Another week, another password? In reality, it’s more likely to be the same one most people used six months ago and the same one they use for several different accounts. Today might be World Password Day, but many people won’t be changing theirs.
According to a 2019 survey by Google, six out of 10 people admit to using the same password across multiple online accounts. Only one in seven people use a password manager, but over a third keep track of passwords by writing them down on a piece of paper. A 2020 survey in the UK by iProov suggested that even though many websites offer a strong password option, which creates a suggested password, only 9% of people take up the recommended password options. A further 1% choose to use their Facebook or Google credentials.
Demise of the traditional password – why Bill Gates was half-right
Speaking at the 2004 RSA Security conference Bill Gates predicted the demise of the traditional password because it cannot “meet the challenge” of keeping critical information secure.

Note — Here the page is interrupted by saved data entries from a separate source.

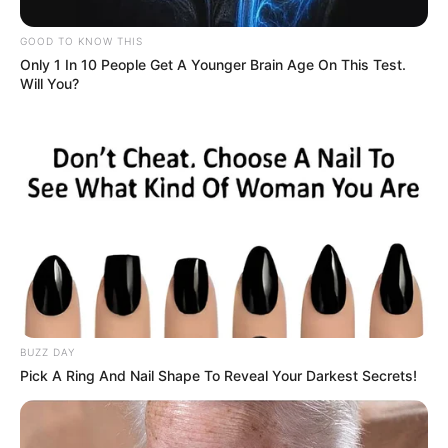
GOOD TO KNOW THIS
Only 1 In 10 People Get A Younger Brain Age On This Test.
Will You?
BUZZ DAY
Pick A Ring And Nail Shape To Reveal Your Darkest Secrets!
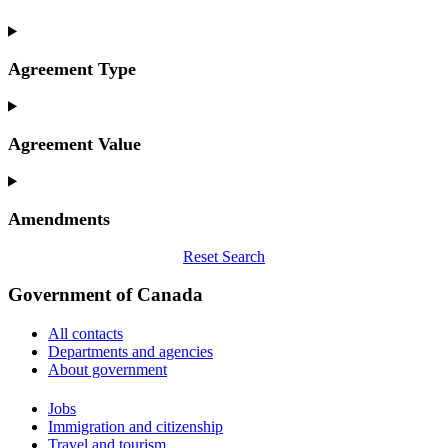
Agreement Type
Agreement Value
Amendments
Reset Search
Government of Canada
All contacts
Departments and agencies
About government
Themes
Jobs
and
Immigration and citizenship
topics
Travel and tourism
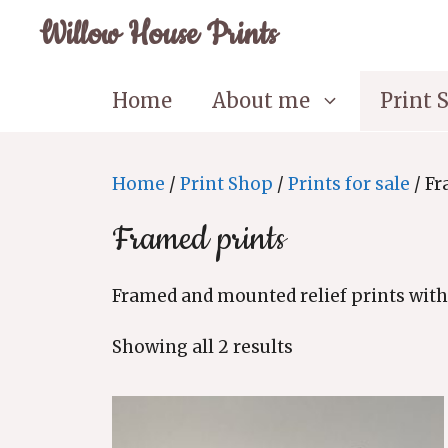
Skip
Willow House Prints
to
content
Home
About me
Print 
Home
/
Print Shop
/
Prints for sale
/ Fr
Framed prints
Framed and mounted relief prints with
Sorted
Showing all 2 results
by
latest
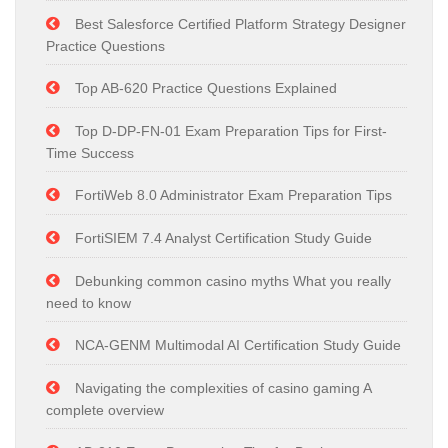
Best Salesforce Certified Platform Strategy Designer
Practice Questions
Top AB-620 Practice Questions Explained
Top D-DP-FN-01 Exam Preparation Tips for First-
Time Success
FortiWeb 8.0 Administrator Exam Preparation Tips
FortiSIEM 7.4 Analyst Certification Study Guide
Debunking common casino myths What you really
need to know
NCA-GENM Multimodal AI Certification Study Guide
Navigating the complexities of casino gaming A
complete overview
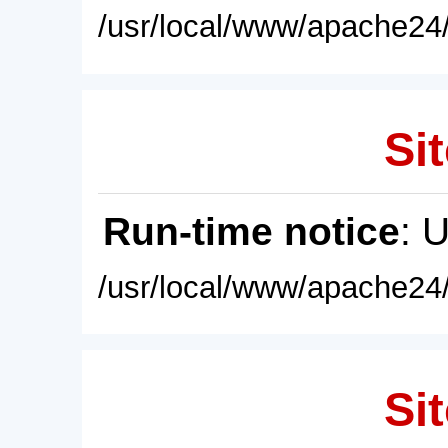
/usr/local/www/apache24/
Sit
Run-time notice
: 
/usr/local/www/apache24/
Sit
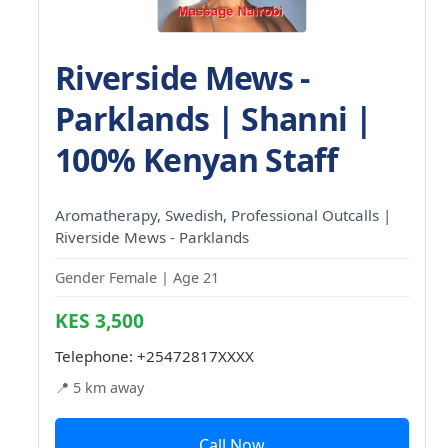
Riverside Mews -
Parklands | Shanni |
100% Kenyan Staff
Aromatherapy, Swedish, Professional Outcalls |
Riverside Mews - Parklands
Gender Female | Age 21
KES 3,500
Telephone:
+25472817XXXX
📍 5 km away
Call Now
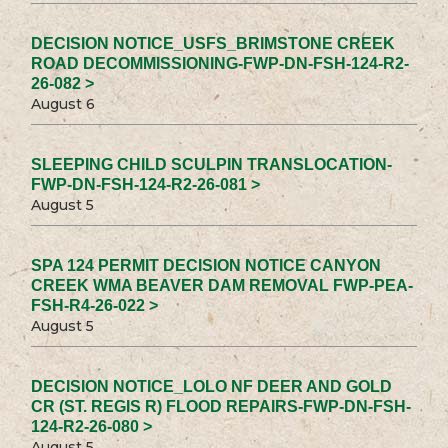
DECISION NOTICE_USFS_BRIMSTONE CREEK
ROAD DECOMMISSIONING-FWP-DN-FSH-124-R2-
26-082 >
August 6
SLEEPING CHILD SCULPIN TRANSLOCATION-
FWP-DN-FSH-124-R2-26-081 >
August 5
SPA 124 PERMIT DECISION NOTICE CANYON
CREEK WMA BEAVER DAM REMOVAL FWP-PEA-
FSH-R4-26-022 >
August 5
DECISION NOTICE_LOLO NF DEER AND GOLD
CR (ST. REGIS R) FLOOD REPAIRS-FWP-DN-FSH-
124-R2-26-080 >
August 5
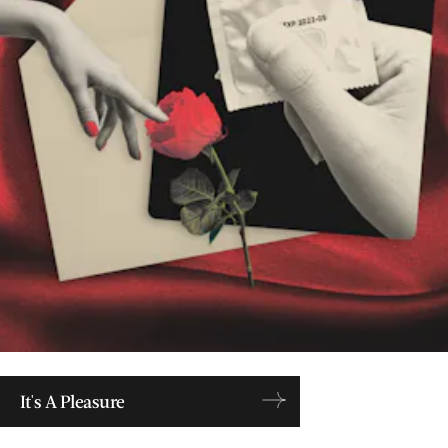
It's A Pleasure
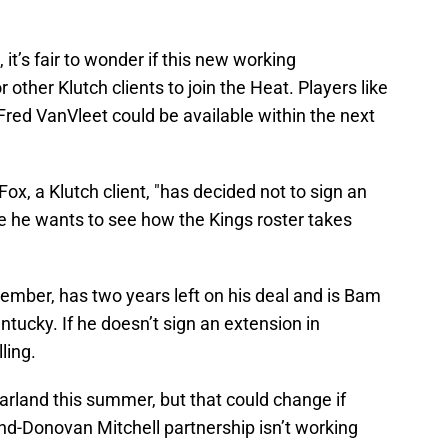
 it’s fair to wonder if this new working
 other Klutch clients to join the Heat. Players like
red VanVleet could be available within the next
Fox, a Klutch client, "has decided not to sign an
se he wants to see how the Kings roster takes
ember, has two years left on his deal and is Bam
ucky. If he doesn’t sign an extension in
ling.
arland this summer, but that could change if
-Donovan Mitchell partnership isn’t working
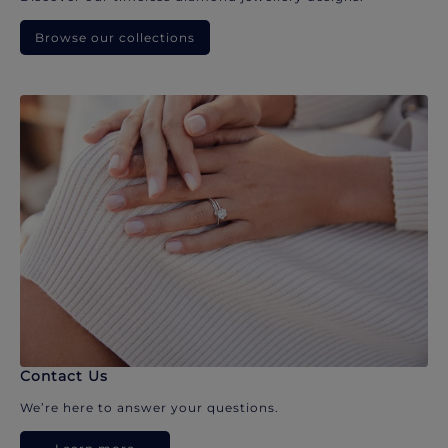
Browse our collections
Contact Us
We’re here to answer your questions.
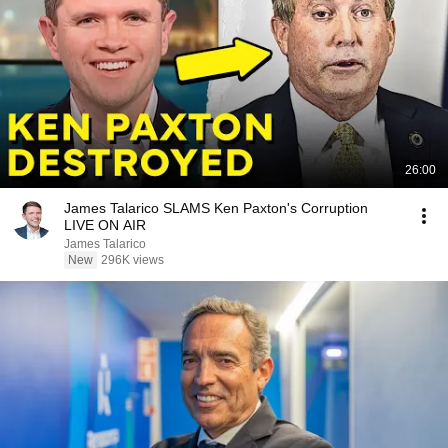
26:00
James Talarico SLAMS Ken Paxton's Corruption
LIVE ON AIR
James Talarico
New
296K views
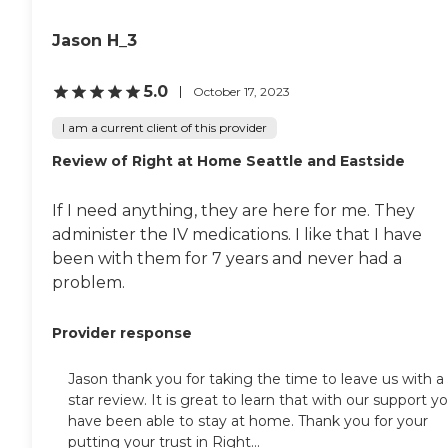
Jason H_3
5.0
October 17, 2023
I am a current client of this provider
Review of Right at Home Seattle and Eastside
If I need anything, they are here for me. They
administer the IV medications. I like that I have
been with them for 7 years and never had a
problem.
Provider response
Jason thank you for taking the time to leave us with a 
star review. It is great to learn that with our support y
have been able to stay at home. Thank you for your
putting your trust in Right...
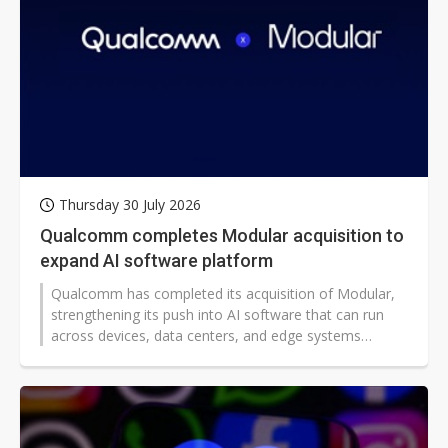
Thursday 30 July 2026
Qualcomm completes Modular acquisition to
expand AI software platform
Qualcomm has completed its acquisition of Modular,
strengthening its push into AI software that can run
across devices, data centers, and edge systems
worldwide. The deal could broaden access to more
efficient generative and agentic AI tools, while
intensifying competition in a fast-growing market
shaping global computing infrastructure.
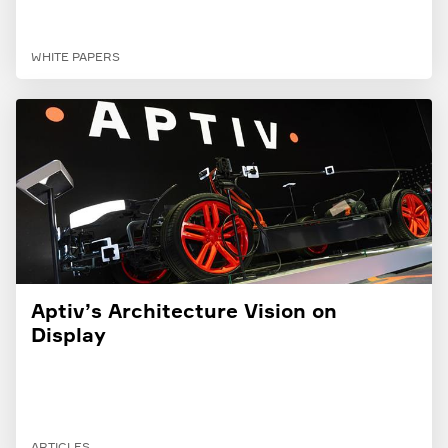
WHITE PAPERS
Aptiv’s Architecture Vision on
Display
ARTICLES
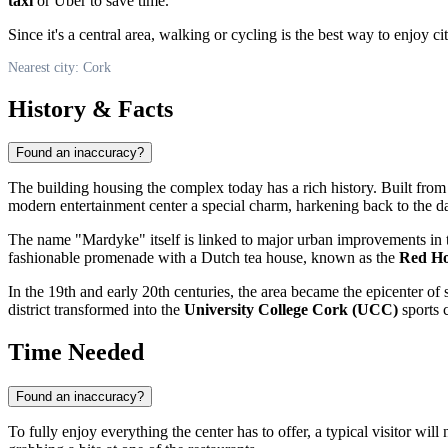
taxi
or Uber to save time.
Since it's a central area, walking or cycling is the best way to enjoy ci
Nearest city: Cork
History & Facts
Found an inaccuracy?
The building housing the complex today has a rich history. Built fro
modern entertainment center a special charm, harkening back to the 
The name "Mardyke" itself is linked to major urban improvements in th
fashionable promenade with a Dutch tea house, known as the
Red Ho
In the 19th and early 20th centuries, the area became the epicenter of 
district transformed into the
University College Cork (UCC)
sports c
Time Needed
Found an inaccuracy?
To fully enjoy everything the center has to offer, a typical visitor wi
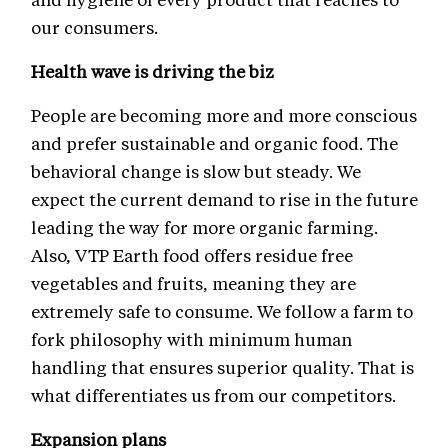
our consumers.
Health wave is driving the biz
People are becoming more and more conscious
and prefer sustainable and organic food. The
behavioral change is slow but steady. We
expect the current demand to rise in the future
leading the way for more organic farming.
Also, VTP Earth food offers residue free
vegetables and fruits, meaning they are
extremely safe to consume. We follow a farm to
fork philosophy with minimum human
handling that ensures superior quality. That is
what differentiates us from our competitors.
Expansion plans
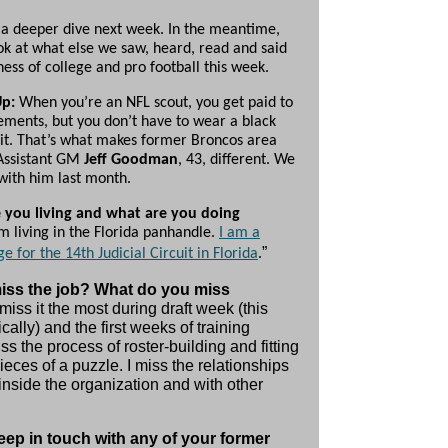
 a deeper dive next week. In the meantime,
ook at what else we saw, heard, read and said
ness of college and pro football this week.
Up:
When you’re an NFL scout, you get paid to
ments, but you don’t have to wear a black
 it. That’s what makes former Broncos area
Assistant GM
Jeff Goodman
, 43, different. We
with him last month.
 you living and what are you doing
m living in the Florida panhandle.
I am a
”
ge for the 14th Judicial Circuit in Florida
.
iss the job? What do you miss
 miss it the most during draft week (this
cally) and the first weeks of training
ss the process of roster-building and fitting
ieces of a puzzle. I miss the relationships
inside the organization and with other
ep in touch with any of your former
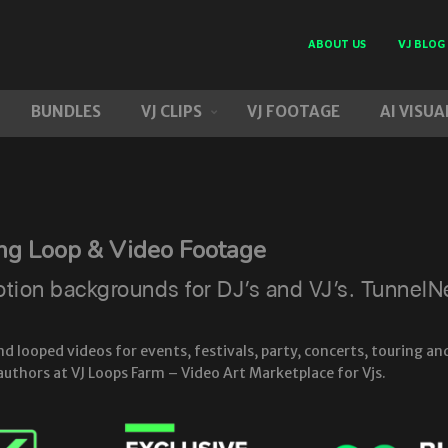
ABOUT US
VJ BLOG
BUNDLES
VJ CLIPS
VJ FOOTAGE
AI VISUA
ing Loop & Video Footage
on backgrounds for DJ’s and VJ’s. TunnelNeo
looped videos for events, festivals, party, concerts, touring and
authors at VJ Loops Farm – Video Art Marketplace for Vjs.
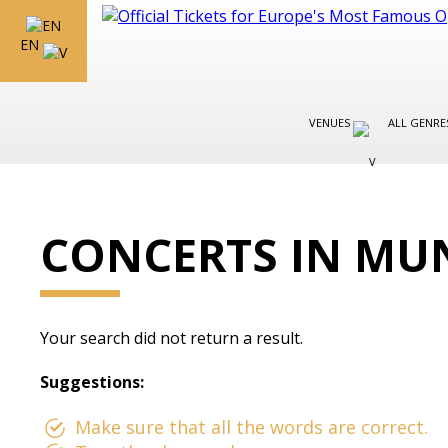
EN
VENUES
ALL GENR
CONCERTS IN MU
Your search did not return a result.
Suggestions:
Make sure that all the words are correct.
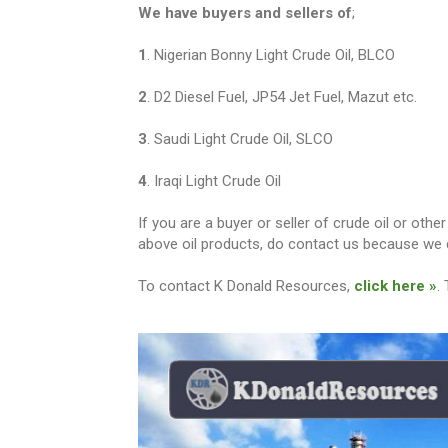
We have buyers and sellers of
;
1
. Nigerian Bonny Light Crude Oil, BLCO
2
. D2 Diesel Fuel, JP54 Jet Fuel, Mazut etc.
3
. Saudi Light Crude Oil, SLCO
4
. Iraqi Light Crude Oil
If you are a buyer or seller of crude oil or ot
above oil products, do contact us because we c
To contact K Donald Resources,
click here »
.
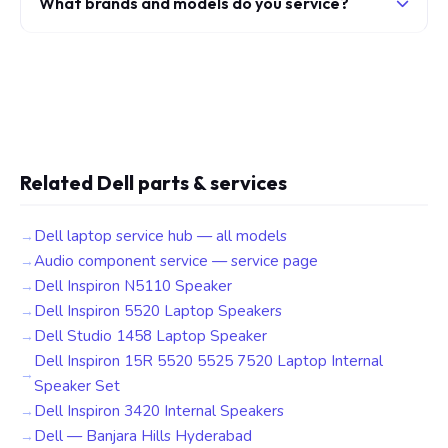
What brands and models do you service?
Related Dell parts & services
Dell laptop service hub — all models
Audio component service — service page
Dell Inspiron N5110 Speaker
Dell Inspiron 5520 Laptop Speakers
Dell Studio 1458 Laptop Speaker
Dell Inspiron 15R 5520 5525 7520 Laptop Internal
Speaker Set
Dell Inspiron 3420 Internal Speakers
Dell — Banjara Hills Hyderabad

He was right on the second point, but passwords are still with us.
World Password Day began in 2005 when a security expert writing a book about perfect passwords advocated putting aside one day in the calendar when everyone should change their passwords. Intel backed the move in 2013, and the first Thursday in May became the official World Password Day.
Some 16 years after the original idea, passwords are still with us, but the complexity of today’s security landscape is driving change. Most people have multiple accounts, making it is impossible to create a unique, complex password that they can remember.
A helping hand from two-factor authentication
There is no possibility yet that passwords will disappear, but they are increasingly supplemented by additional measures. For example, two-factor authentication, which typically requires an extra step in the login process. When a user has entered a password, they will receive a text message with a unique code or be asked to generate one via an authenticator app.
Two, or even multifactor, authentication offers an additional layer of security, though it can create a tiresome process for the user with an extra security hoop to negotiate. But that is the price that must be paid to keep systems and people safe.
Biometric alternatives to passwords are starting to take off
Forgotten passwords are also the reason consumers abandon a third of online purchases. And yet, research from Experian suggests that 75% of companies still fear inconveniencing customers by introducing authentication, which requires users to verify their identities to access an application.
Until now, there hasn’t been a genuine alternative to passwords. But today’s two-factor authentication stopgap and tomorrow’s biometric technologies could be the beginning of the end for passwords. Facial recognition is increasingly widely used. Apple launched Face ID for the iPhone X in September 2017, and it has since expanded the number and type of devices using it. Future versions of Face ID will let device owners unlock their handset while wearing a face covering. Beyond facial recognition, the future could involve behaviometrics, which measures individuals’ behavioral patterns to recognize or verify their identity.
Perhaps appropriately, the influential RSA Security conference returns later this month with one of its sessions asking, “Are password managers improving our password habits?” Could this finally be the year that a session must be put aside for passwords? Probably not. In which case, World Password Day will return on May 5, 2022.